----- Study material

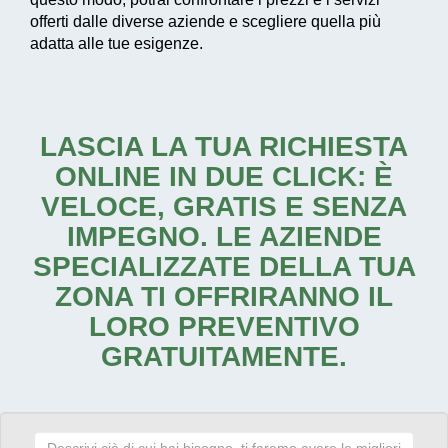
offerti dalle diverse aziende e scegliere quella più
adatta alle tue esigenze.
LASCIA LA TUA RICHIESTA
ONLINE IN DUE CLICK: È
VELOCE, GRATIS E SENZA
IMPEGNO. LE AZIENDE
SPECIALIZZATE DELLA TUA
ZONA TI OFFRIRANNO IL
LORO PREVENTIVO
GRATUITAMENTE.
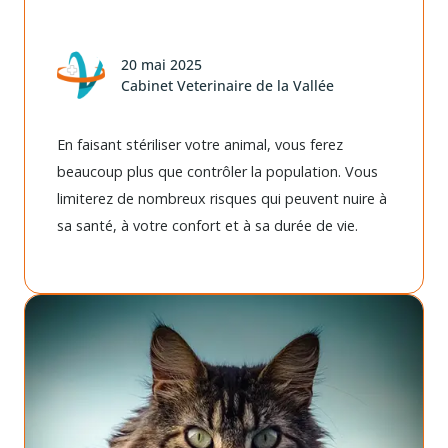
20 mai 2025
Cabinet Veterinaire de la Vallée
En faisant stériliser votre animal, vous ferez
beaucoup plus que contrôler la population. Vous
limiterez de nombreux risques qui peuvent nuire à
sa santé, à votre confort et à sa durée de vie.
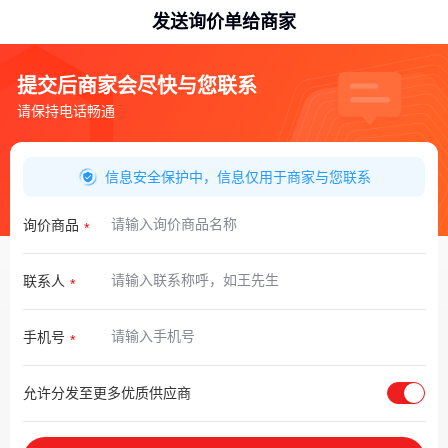
发送询价单给商家
提交后商家会尽快与您联系
请保持电话畅通
信息安全保护中，信息仅用于商家与您联系
询价商品
联系人
手机号
允许分发至更多优质供应商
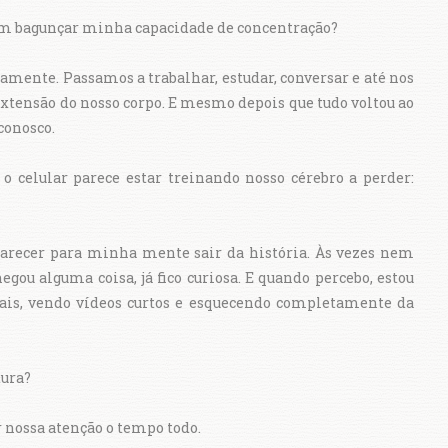
ram bagunçar minha capacidade de concentração?
mente. Passamos a trabalhar, estudar, conversar e até nos
 extensão do nosso corpo. E mesmo depois que tudo voltou ao
conosco.
o celular parece estar treinando nosso cérebro a perder:
parecer para minha mente sair da história. Às vezes nem
gou alguma coisa, já fico curiosa. E quando percebo, estou
ais, vendo vídeos curtos e esquecendo completamente da
tura?
r nossa atenção o tempo todo.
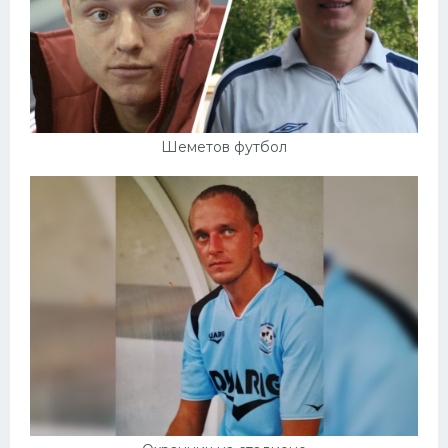
Шеметов футбол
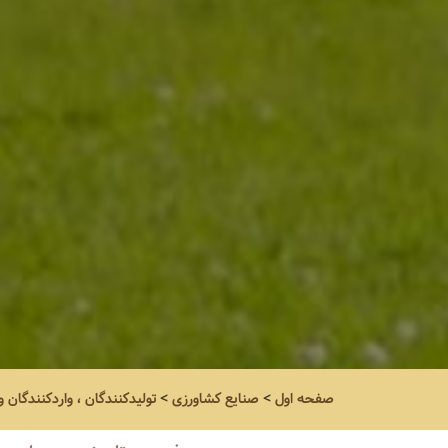
صفحه اول
>
صنایع کشاورزی
>
تولیدکنندگان ، واردکنندگان 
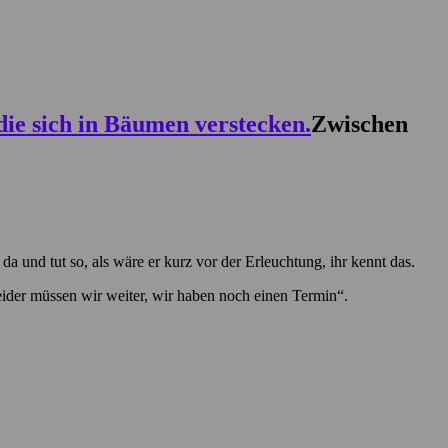
Zwischen
da und tut so, als wäre er kurz vor der Erleuchtung, ihr kennt das.
ider müssen wir weiter, wir haben noch einen Termin“.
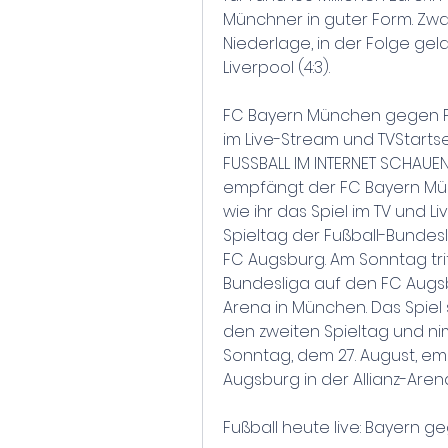
Münchner in guter Form. Zwa
Niederlage, in der Folge gel
Liverpool (4:3).
FC Bayern München gegen FC 
im Live-Stream und TVStartse
FUSSBALL IM INTERNET SCHAUEN
empfängt der FC Bayern Mün
wie ihr das Spiel im TV und L
Spieltag der Fußball-Bundesl
FC Augsburg. Am Sonntag tri
Bundesliga auf den FC Augsbur
Arena in München. Das Spiel s
den zweiten Spieltag und ni
Sonntag, dem 27. August, e
Augsburg in der Allianz-Aren
Fußball heute live: Bayern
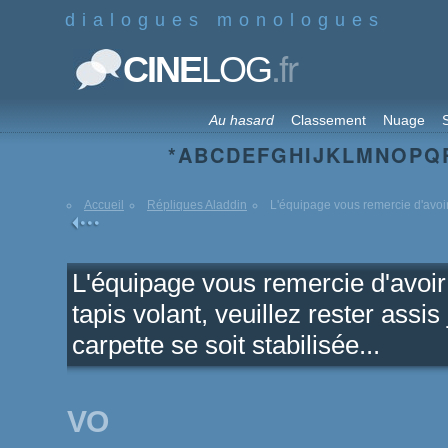
dialogues monologues
.fr
CINE
LOG
Au hasard
Classement
Nuage
S
*
A
B
C
D
E
F
G
H
I
J
K
L
M
N
O
P
Q
Accueil
Répliques Aladdin
L'équipage vous remercie d'avoir 
L'équipage vous remercie d'avoir
tapis volant, veuillez rester assis
carpette se soit stabilisée...
VO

----------

Set down the records again verbatim, with no pictures.

● **Result of the task**
offerti dalle diverse aziende e scegliere quella più
adatta alle tue esigenze.
LASCIA LA TUA RICHIESTA
ONLINE IN DUE CLICK: È
VELOCE, GRATIS E SENZA
IMPEGNO. LE AZIENDE
SPECIALIZZATE DELLA TUA
ZONA TI OFFRIRANNO IL
LORO PREVENTIVO
GRATUITAMENTE.
20 mai 2025
Cabinet Veterinaire de la Vallée
En faisant stériliser votre animal, vous ferez
beaucoup plus que contrôler la population. Vous
limiterez de nombreux risques qui peuvent nuire à
sa santé, à votre confort et à sa durée de vie.
发送询价单给商家
提交后商家会尽快与您联系
请保持电话畅通
信息安全保护中，信息仅用于商家与您联系
询价商品
联系人
手机号
允许分发至更多优质供应商
ram bagunçar minha capacidade de concentração?
mente. Passamos a trabalhar, estudar, conversar e até nos
 extensão do nosso corpo. E mesmo depois que tudo voltou ao
conosco.
o celular parece estar treinando nosso cérebro a perder:
parecer para minha mente sair da história. Às vezes nem
gou alguma coisa, já fico curiosa. E quando percebo, estou
ais, vendo vídeos curtos e esquecendo completamente da
tura?
r nossa atenção o tempo todo.
Шеметов футбол
صفحه اول
>
صنایع کشاورزی
>
تولیدکنندگان ، واردکنندگان 
Zwischen
da und tut so, als wäre er kurz vor der Erleuchtung, ihr kennt das.
ider müssen wir weiter, wir haben noch einen Termin“.
Münchner in guter Form. Zwa
Niederlage, in der Folge gel
Liverpool (4:3).
FC Bayern München gegen FC 
im Live-Stream und TVStartse
FUSSBALL IM INTERNET SCHAUEN
empfängt der FC Bayern Mün
wie ihr das Spiel im TV und L
Spieltag der Fußball-Bundesl
FC Augsburg. Am Sonntag tri
Bundesliga auf den FC Augsbur
Arena in München. Das Spiel s
den zweiten Spieltag und ni
Sonntag, dem 27. August, e
Augsburg in der Allianz-Aren
Fußball heute live: Bayern
dialogues monologues
.fr
CINE
LOG
Au hasard
Classement
Nuage
S
*
A
B
C
D
E
F
G
H
I
J
K
L
M
N
O
P
Q
Accueil
Répliques Aladdin
L'équipage vous remercie d'avoir 
L'équipage vous remercie d'avoir
tapis volant, veuillez rester assis
carpette se soit stabilisée...
VO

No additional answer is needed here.